MFCC

Extraction of MFCC features from audio signals

Extract MFCC (Mel Frequency Cepstral Coeficients) from an audio signal. Uses the Kaldi implementation (see [kaldi-mfcc]):

Audio —> MfccProcessor —> Features

Examples

>>> from shennong.audio import Audio
>>> from shennong.processor.mfcc import MfccProcessor
>>> audio = Audio.load('./test/data/test.wav')

Initialize the MFCC processor with some options. Options can be specified at construction, or after:

>>> processor = MfccProcessor(sample_rate=audio.sample_rate)
>>> processor.window_type = 'hanning'
>>> processor.low_freq = 20
>>> processor.high_freq = -100  # nyquist - 100
>>> processor.use_energy = False  # use C0 instead

Compute the MFCC features with the specified options, the output is an instance of Features:

>>> mfcc = processor.process(audio)
>>> type(mfcc)
<class 'shennong.features.Features'>
>>> mfcc.shape[1] == processor.num_ceps
True

References

kaldi-mfcc

http://kaldi-asr.org/doc/feat.html#feat_mfcc

class shennong.processor.mfcc.MfccProcessor(sample_rate=16000, frame_shift=0.01, frame_length=0.025, dither=1.0, preemph_coeff=0.97, remove_dc_offset=True, window_type='povey', round_to_power_of_two=True, blackman_coeff=0.42, snip_edges=True, num_bins=23, low_freq=20, high_freq=0, vtln_low=100, vtln_high=- 500, num_ceps=13, use_energy=True, energy_floor=0.0, raw_energy=True, cepstral_lifter=22.0, htk_compat=False)[source]

Bases: shennong.processor.base.MelFeaturesProcessor

Mel Frequency Cepstral Coeficients

property name

Name of the processor

property blackman_coeff

Constant coefficient for generalized Blackman window

Used only if window_type is ‘blackman’

property dither

Amount of dithering

0.0 means no dither

property frame_length

Frame length in seconds

property frame_shift

Frame shift in seconds

get_params(deep=True)

Get parameters for this processor.

Parameters

deep (boolean, optional) – If True, will return the parameters for this processor and contained subobjects that are processors.
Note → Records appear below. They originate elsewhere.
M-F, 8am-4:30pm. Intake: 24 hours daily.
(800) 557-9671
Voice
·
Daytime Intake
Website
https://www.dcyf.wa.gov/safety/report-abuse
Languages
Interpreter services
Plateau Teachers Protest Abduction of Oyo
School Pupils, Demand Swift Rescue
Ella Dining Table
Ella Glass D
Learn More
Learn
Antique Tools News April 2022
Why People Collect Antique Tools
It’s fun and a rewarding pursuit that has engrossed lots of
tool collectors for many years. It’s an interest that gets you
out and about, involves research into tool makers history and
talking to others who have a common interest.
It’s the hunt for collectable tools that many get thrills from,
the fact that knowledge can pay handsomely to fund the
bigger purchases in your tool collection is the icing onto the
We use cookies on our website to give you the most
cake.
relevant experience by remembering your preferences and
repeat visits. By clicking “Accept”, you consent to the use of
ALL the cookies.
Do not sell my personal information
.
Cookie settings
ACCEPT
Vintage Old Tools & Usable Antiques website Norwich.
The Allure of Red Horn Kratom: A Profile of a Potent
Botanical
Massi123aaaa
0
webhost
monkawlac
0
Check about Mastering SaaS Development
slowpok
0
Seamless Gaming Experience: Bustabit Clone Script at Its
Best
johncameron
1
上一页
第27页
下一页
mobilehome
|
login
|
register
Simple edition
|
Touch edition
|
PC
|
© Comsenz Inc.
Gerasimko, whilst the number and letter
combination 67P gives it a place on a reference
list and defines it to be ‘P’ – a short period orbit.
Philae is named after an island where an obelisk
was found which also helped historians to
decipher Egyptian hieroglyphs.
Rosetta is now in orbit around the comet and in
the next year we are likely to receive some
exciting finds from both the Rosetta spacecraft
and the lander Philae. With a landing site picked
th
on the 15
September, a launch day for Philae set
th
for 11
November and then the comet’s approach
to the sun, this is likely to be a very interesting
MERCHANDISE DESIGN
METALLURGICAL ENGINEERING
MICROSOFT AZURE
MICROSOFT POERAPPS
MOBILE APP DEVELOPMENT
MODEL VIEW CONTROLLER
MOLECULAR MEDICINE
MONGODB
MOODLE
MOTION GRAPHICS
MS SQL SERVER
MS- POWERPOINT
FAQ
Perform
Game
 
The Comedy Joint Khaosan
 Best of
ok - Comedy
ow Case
Default to True.

Returns

params (mapping of string to any) – Parameter names mapped to their values.

get_properties(**kwargs)

Return the processors properties as a dictionary

property high_freq

High cutoff frequency for mel bins in Hertz

If high_freq < 0, offset from the Nyquist frequency

property log

Processor logger

property low_freq

Low cutoff frequency for mel bins in Hertz

property num_bins

Number of triangular mel-frequency bins

The minimal number of bins is 3

property num_ceps

Number of cepstra in MFCC computation (including C0)

Must be smaller of equal to num_bins

property preemph_coeff

Coefficient for use in signal preemphasis

process(signal, vtln_warp=1.0)

Compute features with the specified options

Do an optional feature-level vocal tract length normalization (VTLN) when vtln_warp != 1.0.

Parameters
  • signal (Audio, shape = [nsamples, 1]) – The input audio signal to compute the features on, must be mono

  • vtln_warp (float, optional) – The VTLN warping factor to be applied when computing features. Be 1.0 by default, meaning no warping is to be done.

Returns

features (Features, shape = [nframes, ndims]) – The computed features, output will have as many rows as there are frames (depends on the specified options frame_shift and frame_length).

Raises

ValueError – If the input signal has more than one channel (i.e. is not mono). If sample_rate != signal.sample_rate.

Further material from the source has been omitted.